---------- Provided data

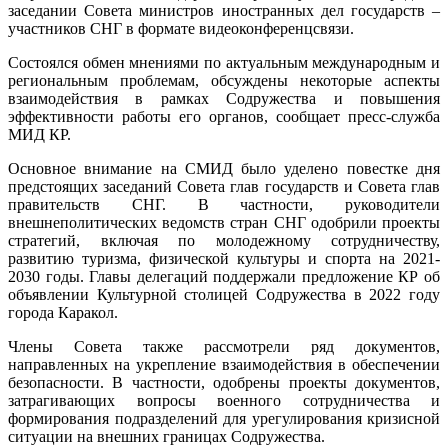
заседании Совета министров иностранных дел государств –
участников СНГ в формате видеоконференцсвязи.
Состоялся обмен мнениями по актуальным международным и
региональным проблемам, обсуждены некоторые аспекты
взаимодействия в рамках Содружества и повышения
эффективности работы его органов, сообщает пресс-служба
МИД КР.
Основное внимание на СМИД было уделено повестке дня
предстоящих заседаний Совета глав государств и Совета глав
правительств СНГ. В частности, руководители
внешнеполитических ведомств стран СНГ одобрили проекты
стратегий, включая по молодежному сотрудничеству,
развитию туризма, физической культуры и спорта на 2021-
2030 годы. Главы делегаций поддержали предложение КР об
объявлении Культурной столицей Содружества в 2022 году
города Каракол.
Члены Совета также рассмотрели ряд документов,
направленных на укрепление взаимодействия в обеспечении
безопасности. В частности, одобрены проекты документов,
затрагивающих вопросы военного сотрудничества и
формирования подразделений для урегулирования кризисной
ситуации на внешних границах Содружества.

--------------------

Description of the task: Copy down every line of the entries containing the word "проекты".

Response below:
внешнеполитических ведомств стран СНГ одобрили проекты
безопасности. В частности, одобрены проекты документов,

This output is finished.